Question de M. POINTEREAU Rémy (Cher - UMP) publiée le 18/05/2006

M. Rémy Pointereau attire l'attention de M. le ministre d'Etat, ministre de l'intérieur et de l'aménagement du territoire sur les conditions dans lesquelles un technival a été organisé dans le département du Cher et sur le devenir de ce type de manifestations.
En effet, lors du long week-end du 1er mai, s'est tenu durant quatre jours dans le Cher à Chavannes, commune de 169 habitants, un technival sur des terrains agricoles privés, pour la plupart en culture, ayant été réquisitionnés par l'État. Cette manifestation, qui a regroupé jusqu'à 82 000 personnes sur environ 120 hectares, a été encadrée par l'État dans le but de la sécuriser, ce que l'on comprend tout à fait. Mais il faut préciser que cela s'est effectué contre l'avis du maire de la commune, de la majorité des habitants, contre l'avis des agriculteurs concernés et même des organisateurs qui ne souhaitaient pas s'installer sur des terres cultivées.
Certes, on peut se réjouir et se féliciter de la mobilisation et de la qualité de l'engagement des services de l'État autour du préfet du Cher. Ils ont su faire face et ont déployé les moyens nécessaires à l'afflux massif des « ravers », alors que se déroulait à trente kilomètres « le Printemps de Bourges », manifestation musicale phare et reconnue du département.
Malgré cela, il est regrettable d'y avoir constaté des incidents, des malaises graves conduisant à des hospitalisations ainsi qu'un décès dû à une overdose.

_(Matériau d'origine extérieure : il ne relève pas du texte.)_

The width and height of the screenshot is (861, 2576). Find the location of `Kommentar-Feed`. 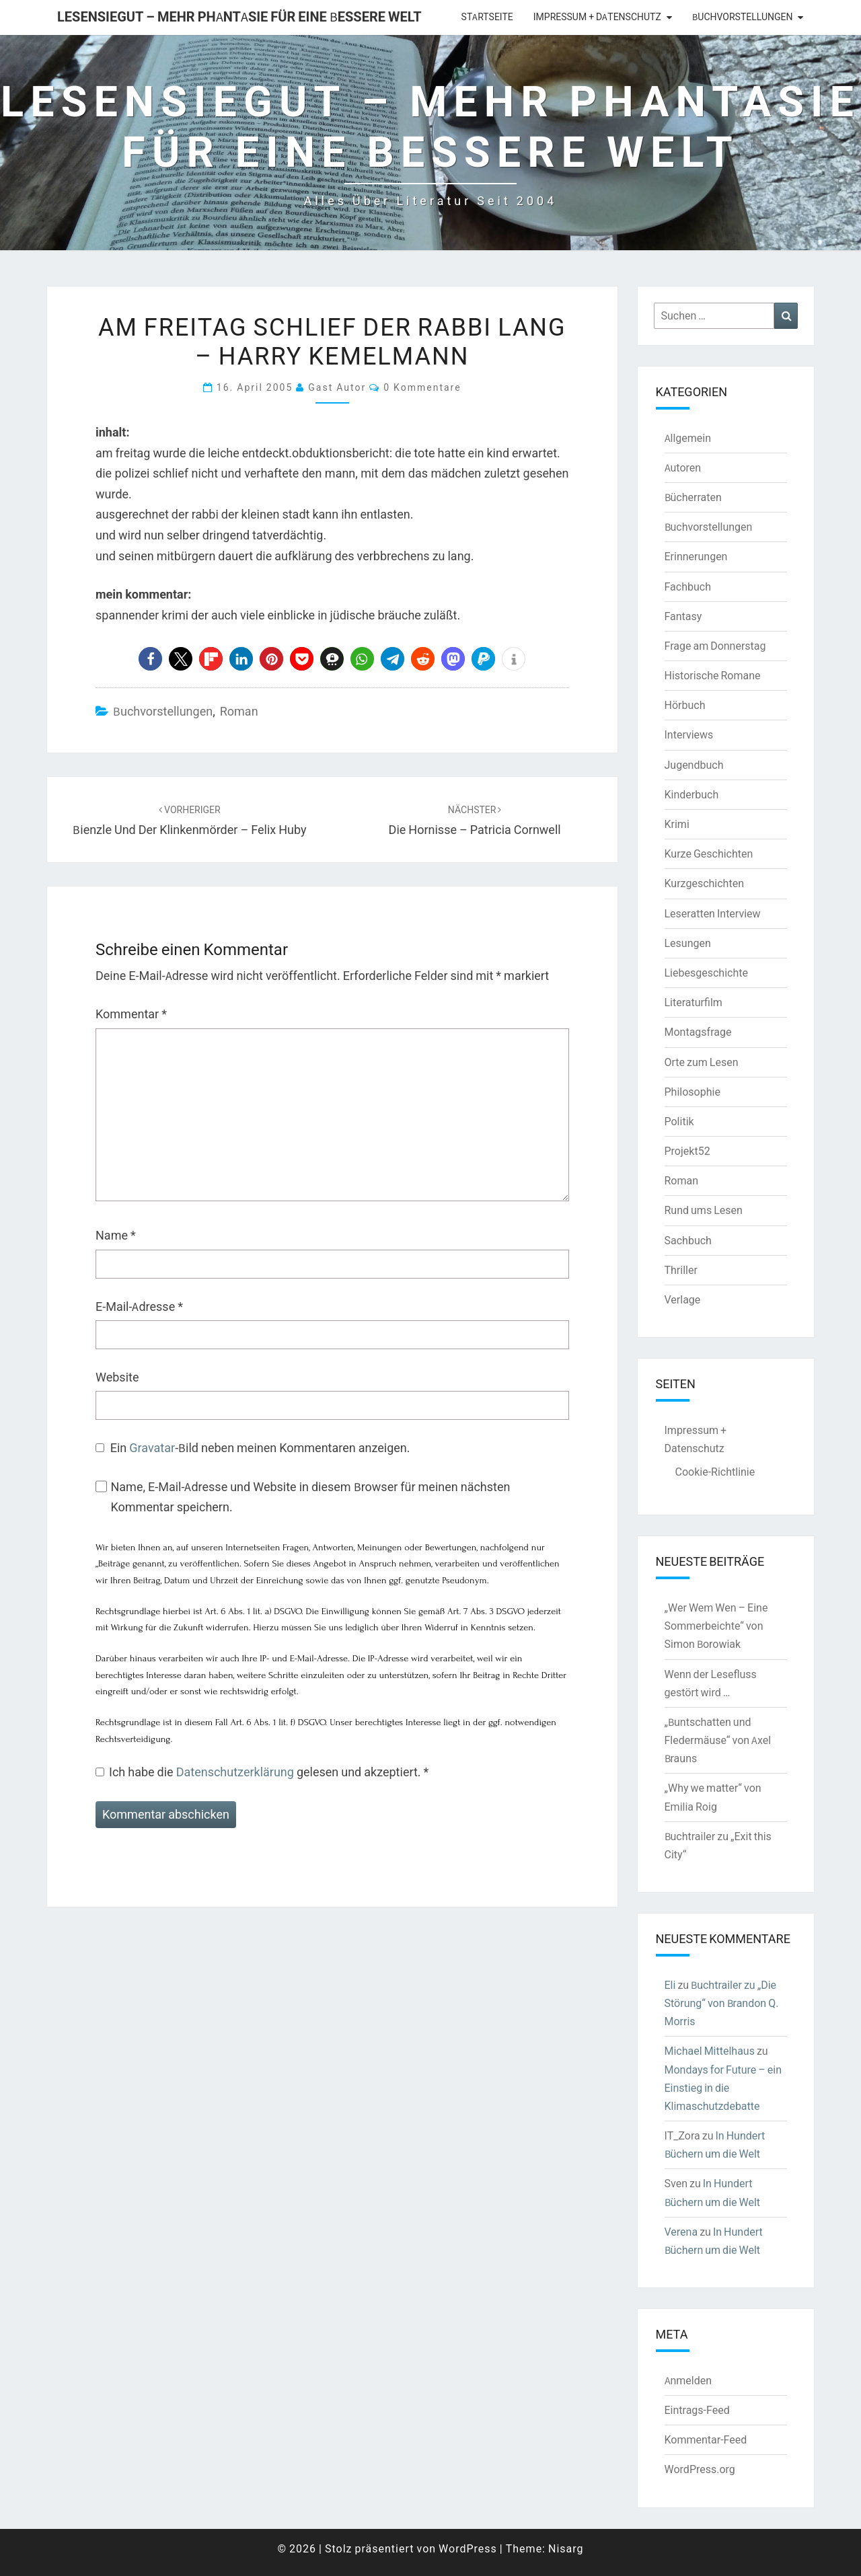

Car toutes sortes de stupéfiants ont circulé en masse grâce à de nombreux dealers, et ce malgré la présence de policiers qui ont effectué d'importantes saisies de ces drogues.
Il est à noter qu'un arsenal invraisemblable d'armes ont été saisies.
On peut également déplorer les nuisances sonores ressenties jusqu'à 20 kilomètres aux alentours.
Aujourd'hui, l'attention du ministre est appelée sur l'impression de chaos, l'effet très négatif de cet événement dans la population du Cher et chez beaucoup d'élus locaux qui ne comprennent pas que l'État aménage spécialement sur des deniers publics (on évoque plus de 500 000 euros) un site dont l'emprise est constituée de terres agricoles en culture. Ils ne comprennent pas non plus que l'on puisse laisser des jeunes (y compris des mineurs) s'autodétruire par le biais des décibels et des consommations de drogues dures.
La volonté d'encadrer ces manifestations depuis 2002 est tout à fait louable, évitant ainsi les dérives encore plus graves qui avaient lieu autrefois.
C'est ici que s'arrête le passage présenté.